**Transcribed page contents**
* * * * * * *

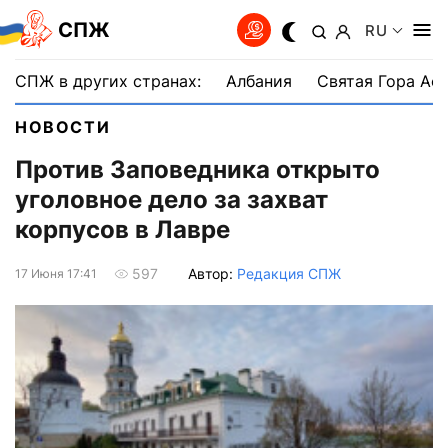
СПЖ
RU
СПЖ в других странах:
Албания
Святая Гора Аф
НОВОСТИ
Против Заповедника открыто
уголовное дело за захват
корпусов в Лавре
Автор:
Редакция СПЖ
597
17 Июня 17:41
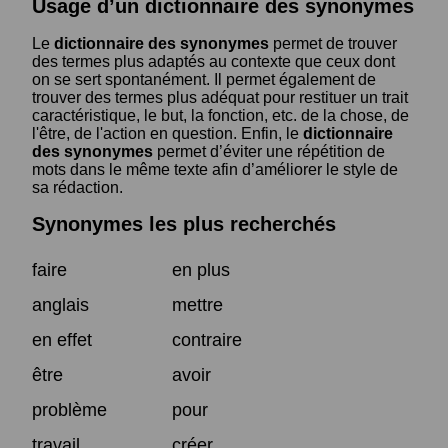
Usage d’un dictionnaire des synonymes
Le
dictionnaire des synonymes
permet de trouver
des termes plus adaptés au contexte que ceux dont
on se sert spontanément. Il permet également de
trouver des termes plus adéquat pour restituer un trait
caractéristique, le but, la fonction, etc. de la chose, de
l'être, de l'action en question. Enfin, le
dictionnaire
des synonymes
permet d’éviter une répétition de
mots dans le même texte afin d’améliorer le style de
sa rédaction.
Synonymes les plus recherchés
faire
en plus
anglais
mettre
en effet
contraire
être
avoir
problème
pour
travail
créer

* * * * * * *

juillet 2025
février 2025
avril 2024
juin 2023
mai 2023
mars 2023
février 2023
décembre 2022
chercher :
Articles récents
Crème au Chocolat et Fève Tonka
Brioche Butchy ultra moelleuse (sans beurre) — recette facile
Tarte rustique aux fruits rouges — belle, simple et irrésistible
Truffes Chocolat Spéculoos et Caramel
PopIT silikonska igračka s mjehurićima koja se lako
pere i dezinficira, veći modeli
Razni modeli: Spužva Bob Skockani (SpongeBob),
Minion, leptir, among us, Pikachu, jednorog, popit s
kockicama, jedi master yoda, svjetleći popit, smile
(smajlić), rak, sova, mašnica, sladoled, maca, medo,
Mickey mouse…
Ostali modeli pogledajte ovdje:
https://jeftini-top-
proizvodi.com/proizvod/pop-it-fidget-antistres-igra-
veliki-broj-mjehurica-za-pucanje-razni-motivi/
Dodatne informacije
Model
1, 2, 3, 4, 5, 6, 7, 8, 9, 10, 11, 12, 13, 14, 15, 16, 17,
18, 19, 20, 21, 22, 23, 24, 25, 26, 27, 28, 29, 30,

* * * * * * *

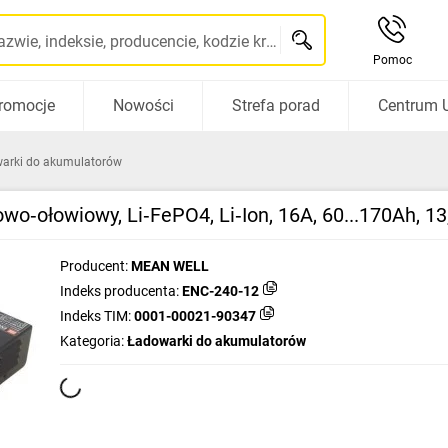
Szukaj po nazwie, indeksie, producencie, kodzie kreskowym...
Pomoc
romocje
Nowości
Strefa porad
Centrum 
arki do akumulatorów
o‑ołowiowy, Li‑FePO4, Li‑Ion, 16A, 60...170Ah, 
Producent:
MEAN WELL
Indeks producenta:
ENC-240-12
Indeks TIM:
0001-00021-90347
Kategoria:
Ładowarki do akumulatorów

* * * * * * *

**TASK ITEM**
Read through the entries above and copy each line that has the string "trouver" in it.

**EXERCISE RESPONSE**
permet de trouver
trouver des termes plus adéquat pour restituer un trait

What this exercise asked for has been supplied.